I used roughly the same philosophy recently at work in dealing with a library that could block for intolerable periods of time (sometimes indefinitely). Basically, I used a pthread_mutex_trylock and a pthread_cond_signal to pass data to a worker thread that interacted with the library. If the worker thread was still holding the mutex when main thread wanted to send data to the worker thread, I simply say "f*ck it" and generate an error, rather than queueing up requests or locking up the system. The reason why it was okay to do this is that the library calls were to gather non-critical metrics, and calls into the library were fairly infrequent.

(I just drank an entire bottle of wine, so please excuse any apparent lack of reasoning, typing ability, or general coherence in the above comment.)
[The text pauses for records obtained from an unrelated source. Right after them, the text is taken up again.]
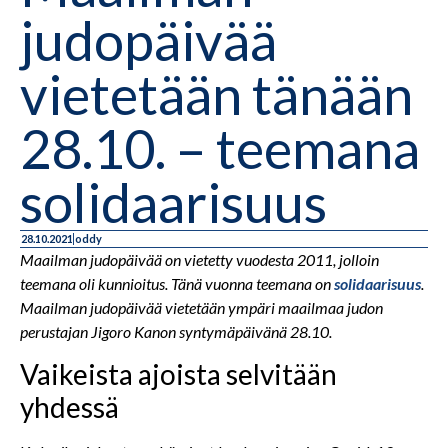
judopäivää
vietetään tänään
28.10. – teemana
solidaarisuus
28.10.2021
oddy
Maailman judopäivää on vietetty vuodesta 2011, jolloin
teemana oli kunnioitus. Tänä vuonna teemana on
solidaarisuus
.
Maailman judopäivää vietetään ympäri maailmaa judon
perustajan Jigoro Kanon syntymäpäivänä 28.10.
Vaikeista ajoista selvitään
yhdessä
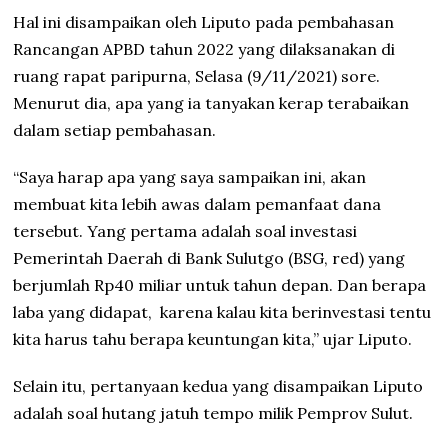
Hal ini disampaikan oleh Liputo pada pembahasan
Rancangan APBD tahun 2022 yang dilaksanakan di
ruang rapat paripurna, Selasa (9/11/2021) sore.
Menurut dia, apa yang ia tanyakan kerap terabaikan
dalam setiap pembahasan.
“Saya harap apa yang saya sampaikan ini, akan
membuat kita lebih awas dalam pemanfaat dana
tersebut. Yang pertama adalah soal investasi
Pemerintah Daerah di Bank Sulutgo (BSG, red) yang
berjumlah Rp40 miliar untuk tahun depan. Dan berapa
laba yang didapat,
karena kalau kita berinvestasi tentu
kita harus tahu berapa keuntungan kita,” ujar Liputo.
Selain itu, pertanyaan kedua yang disampaikan Liputo
adalah soal hutang jatuh tempo milik Pemprov Sulut.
This is a great set of reading materials. It is great to find out how teams are building in resiliency at the micro level. That being said, I would never actually use this project for building things. IMHO: Libraries > Frameworks.
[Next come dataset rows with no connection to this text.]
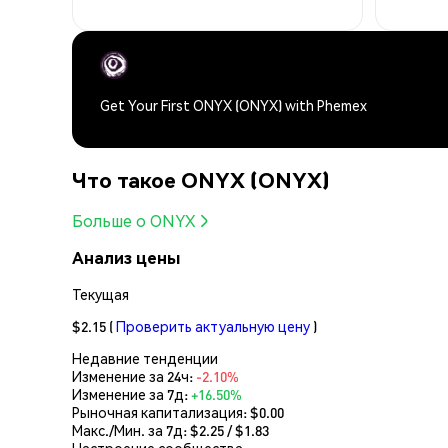
Get Your First ONYX (ONYX) with Phemex
Что такое ONYX (ONYX)
Больше о ONYX
Анализ цены
Текущая
$2.15
(
Проверить актуальную цену
)
Недавние тенденции
Изменение за 24ч:
-2.10%
Изменение за 7д:
+16.50%
Рыночная капитализация:
$0.00
Макс./Мин. за 7д: $
2.25
/ $
1.83
Настроение сообщества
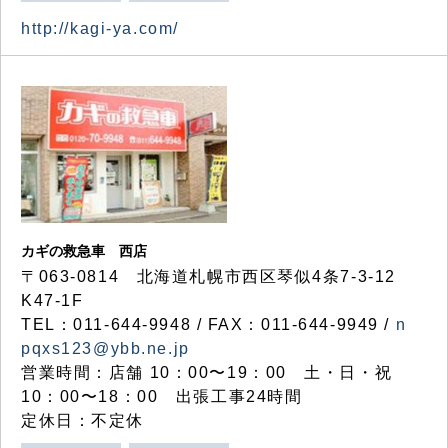
http://kagi-ya.com/
カギの救急車 西店
〒063-0814 北海道札幌市西区琴似4条7-3-12
K47-1F
TEL：011-644-9948 / FAX：011-644-9949 /
n
pqxs123@ybb.ne.jp
営業時間：店舗 10：00〜19：00 土・日・祝
10：00〜18：00 出張工事24時間
定休日：不定休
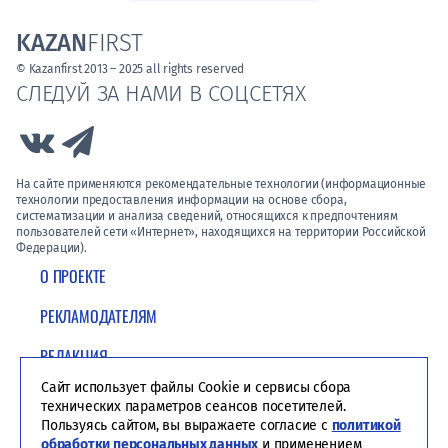
KAZAN
FIRST
© Kazanfirst 2013 – 2025 all rights reserved
СЛЕДУЙ ЗА НАМИ В СОЦСЕТЯХ
Link to Vk
Link to Telegram
На сайте применяются рекомендательные технологии (информационные
технологии предоставления информации на основе сбора,
систематизации и анализа сведений, относящихся к предпочтениям
пользователей сети «Интернет», находящихся на территории Российской
Федерации).
О ПРОЕКТЕ
РЕКЛАМОДАТЕЛЯМ
РЕДАКЦИЯ
Сайт использует файлы Cookie и сервисы сбора
ПОЛИТИКА КОНФИДЕНЦИАЛЬНОСТИ
технических параметров сеансов посетителей.
Пользуясь сайтом, вы выражаете согласие с
политикой
обработки персональных данных
и применением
Glad to hear the documentation is thought-provoking - it was intended to not just explain the project but also communicate our learnings in operating at scale and how the Hystrix library is used by Netflix.
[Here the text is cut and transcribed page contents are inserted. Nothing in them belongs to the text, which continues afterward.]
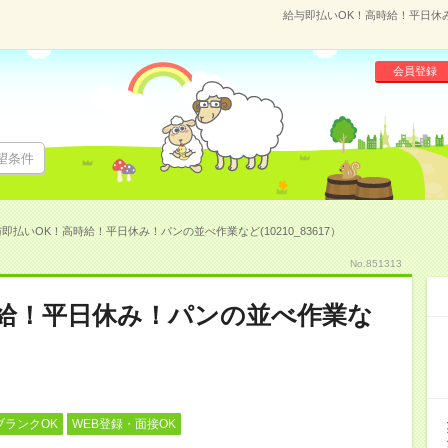
給与即払いOK！高時給！平日休み！
会員登録
望条件
即払いOK！高時給！平日休み！パンの並べ作業など(10210_83617）
No.851313
時給！平日休み！パンの並べ作業な
ブランクOK
WEB登録・面接OK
I also agree that libraries are preferable to frameworks and Hystrix is in fact just a java library that can be used as little or as much as one wishes.

It purposefully tries to have a small number of dependencies so should be easy to pull in without significant impact.

@benjchristensen


I've had the "pleasure" of using the predecessor of this library at work.

The code written by someone who's just completed reading the GoF book feels remarkably similar...


From the 10 minutes I glanced at the code I kinda got lost in the abstractions and that's where I decided it's worth a deep look later, but I wouldn't say it's over-engineered.

Can you elaborate a bit?


my problem with this library (well, actually the internal version, I haven't looked much at the code in github) is that it was written from the perspective of an edge service - the netflix API. The needs of that system are quite different from the needs of middle-tier systems.

The API has a hell of a lot more surface area but is trivial in complexity compared other systems at netflix, and therefor this library has some huge gaps in design.

The two biggest issues IMHO are putting the throttling/fallback handling at the outermost edge of an external service rather than at the lowest level (i.e. the actual rpc) and a very C/errno like method of handling errors.

I'm also quite unhappy with the API. It require creating boilerplate classes to implement the commands. Yuck. A bit of magic with annotations or code gen would've been much cleaner and much less prone to errors caused by programmer fatigue or boredom.


Thanks - you expressed the uneasy feeling I had more eloquently than I could have. Between the library's architecture, the (IMHO) architectural inversion, and the (let's be honest) stilted writing style in the documentation, this project gives me an "I'm just out of college" feeling, which in turn usually makes me run like hell.


Thanks


So it's a wrapper that aborts an entire request if an API call made by the code processing that request times out? What am I missing?


It's not revolutionary, but it does a lot of things right and has more features that what you mentioned above:

* maintains a semaphore of currently processing requests, and will immediately fail a request if the semaphore is full.

* tracks service latency and other statistics for you

* maintains a circuit breaker to immediately fail requests if the breaker is open (based on statistics)

* watches for health to be restored of the 3rd party service and allows requests to it again.

* built in request isolation via threadpools

* built in request collapsing and caching

Overall I like this cause it's a great demonstration of how to think about, and engineer for, failure in a distributed system.


Automatic fail fast based on monitoring sounds like an awesome alternative to having latency cascade through the system and then scrambling to "fix" the problem by reducing client timeouts.


I agree, though my first thought is many things work better if you add a little randomness to the equation. Something like abort X% of the time where X is based on latency over an acceptable threshold which should find a happy medium where a resource is at max capacity, but not overloaded.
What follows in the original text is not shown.